Specifically, (spoilers) Jane's friend Jackie tells her mom about how Jane is being abused at home. We learn that Jackie's mom chews her out for tattling on Jane, and lectures her about how spoiled she is, how she doesn't understand, how it's none of her business, etc. etc. This is in line with the wider narrative about trauma being complex, but is also furthering this notion that what Jane and Paul are going through is acceptable (even if not ideal.) The conversation between Jane and Jackie about this in particular drives home that, essentially, this is an issue of culture and Jackie is too Americanized and doesn't understand & has no right to be upset/worried/concerned for her friend, or want better for her. While Jane's attitude about this is entirely in line with the way abuse victims often rationalize their experience, it isn't fully challenged in the narrative and as a result I think if you are navigating similar waters and are unsure what to believe, this book will reinforce ideas like "if you didn't mess up you wouldn't get beat" and "I deserve this" and "this is my fault" and generally that abusing children is mostly a matter of cultural differences. And to be clear, in case you haven't read this yet, we're not talking about differing opinions of what routine discipline looks like. We're talking about full on violent and vicious beatings that leave marks for weeks, on children.

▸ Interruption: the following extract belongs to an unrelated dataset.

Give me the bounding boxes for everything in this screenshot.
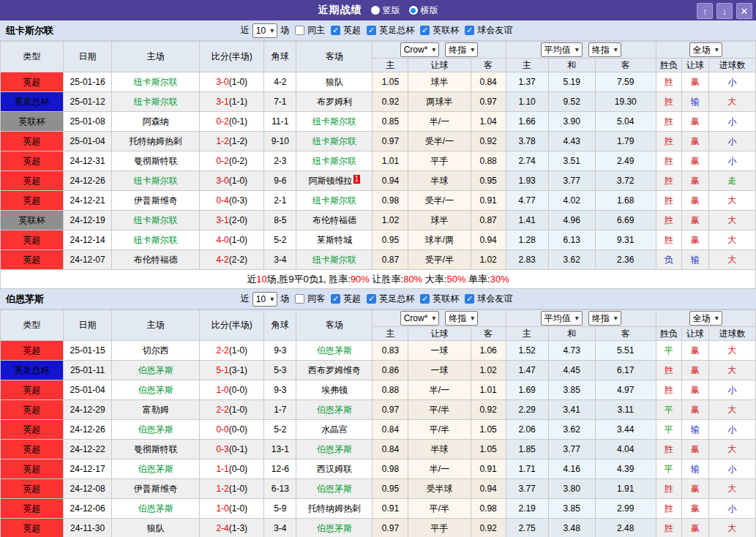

Jane does a lot of grappling re: why dad is this way, and how it isn't excusable, but in the end she does excuse him. She accepts it, and is prepping Paul to do the same by explaining their dad's story so he will understand why their dad treats them the way he does. The narration goes to great lengths to establish that dad is both bad and good, and you can't separate that out - and in many ways tries to drive home that you have to accept both. The book is, essentially, about Jane conditioning Paul to navigate dads abuse the way she did - bearing down under it, doing better to avoid provoking him, and having compassion for dad because of what he has endured. Dad deserves compassion! And maybe it's unfair to put the weight of dispelling all of this on Jane, but I wish she had talked with Paul about how dad's abuse isn't indicative of their worth - that it's a reflection of their dad, not of them. That's an unreasonable request, as I don't think Jane believes that and it takes a long time to abuse victims to unpack that; I just wish someone had really championed that message and planted that seed in a way that was cultivated instead of shot down like Jackie's concerns were. 

I do maintain that it isn't the authors job to explain to people the nuances of reality, but I am longing for some kind of acknowledgement that if you are being abused like Jane is, you should - or can -  seek help. A list of resources in the back, perhaps. I know that desire from me is rooted in western ideals of family dynamics and the privilege that if I needed to call the authorities I likely wouldn't come to harm from those who showed up - and that Jane's father does not share that privilege. I know that my grappling with this issue stems from a different lived experience with a different context, and that those things really do matter here & influence the way I receive this book. That the book has stirred me to such conflicted emotions is a indication of story told well, no doubt. I am unsure I'll be recommending this to anyone, though, or at least I will be very intentional in how I recommend it. This is not a book for the faint of heart.